[Dataset items]

Content starts

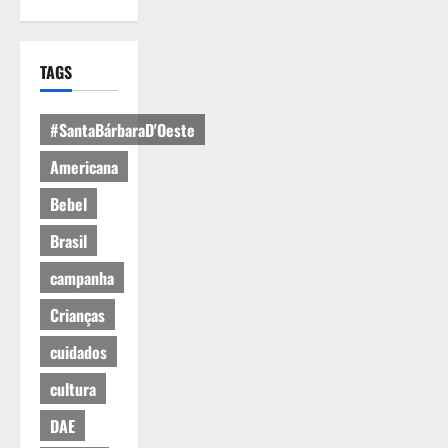
TAGS
#SantaBárbaraD'Oeste
Americana
Bebel
Brasil
campanha
Crianças
cuidados
cultura
DAE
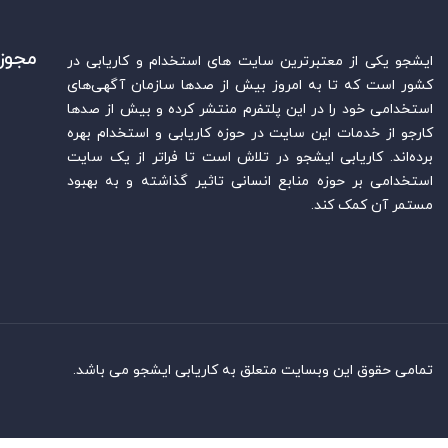
مجوز
ایشجو یکی از معتبرترین سایت‌ های استخدام و کاریابی در
کشور است که تا به امروز بیش از صدها سازمان آگهی‌های
استخدامی خود را در این پلتفرم منتشر کرده و بیش از صدها
کارجو از خدمات این سایت در حوزه کاریابی و استخدام بهره
برده‌اند. کاریابی ایشجو در تلاش است تا فراتر از یک سایت
استخدامی بر حوزه منابع انسانی تاثیر گذاشته و به بهبود
مستمر آن کمک کند.
تمامی حقوق این وبسایت متعلق به کاریابی ایشجو می باشد.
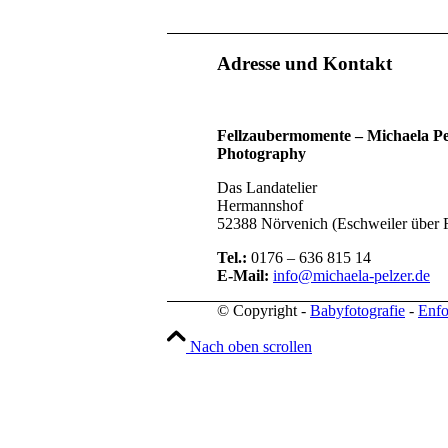
Adresse und Kontakt
Fellzaubermomente –
Michaela Pe
Photography
Das Landatelier
Hermannshof
52388 Nörvenich (Eschweiler über 
Tel.:
0176 – 636 815 14
E-Mail:
info@michaela-pelzer.de
© Copyright -
Babyfotografie
-
Enfo
Nach oben scrollen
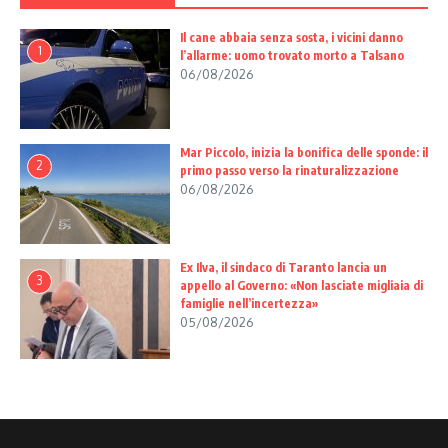
Il cane abbaia senza sosta, i vicini danno
1
l’allarme: uomo trovato morto a Talsano
06/08/2026
Mar Piccolo, inizia la bonifica delle sponde: il
2
primo passo verso la rinaturalizzazione
06/08/2026
Ex Ilva, il sindaco di Taranto lancia un
3
appello al Governo: «Non lasciate migliaia di
famiglie nell’incertezza»
05/08/2026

Content ends

▶ EXERCISE PROMPT
Your answer must be the entries written out word for word, without their pictures.

▶ TASK RESPONSE
TAGS
#SantaBárbaraD'Oeste
Americana
Bebel
Brasil
campanha
Crianças
cuidados
cultura
DAE
مجوز
ایشجو یکی از معتبرترین سایت‌ های استخدام و کاریابی در
کشور است که تا به امروز بیش از صدها سازمان آگهی‌های
استخدامی خود را در این پلتفرم منتشر کرده و بیش از صدها
کارجو از خدمات این سایت در حوزه کاریابی و استخدام بهره
برده‌اند. کاریابی ایشجو در تلاش است تا فراتر از یک سایت
استخدامی بر حوزه منابع انسانی تاثیر گذاشته و به بهبود
مستمر آن کمک کند.
تمامی حقوق این وبسایت متعلق به کاریابی ایشجو می باشد.
Adresse und Kontakt
Fellzaubermomente –
Michaela Pe
Photography
Das Landatelier
Hermannshof
52388 Nörvenich (Eschweiler über 
Tel.:
0176 – 636 815 14
E-Mail:
info@michaela-pelzer.de
© Copyright -
Babyfotografie
-
Enfo
Nach oben scrollen
Il cane abbaia senza sosta, i vicini danno
1
l’allarme: uomo trovato morto a Talsano
06/08/2026
Mar Piccolo, inizia la bonifica delle sponde: il
2
primo passo verso la rinaturalizzazione
06/08/2026
Ex Ilva, il sindaco di Taranto lancia un
3
appello al Governo: «Non lasciate migliaia di
famiglie nell’incertezza»
05/08/2026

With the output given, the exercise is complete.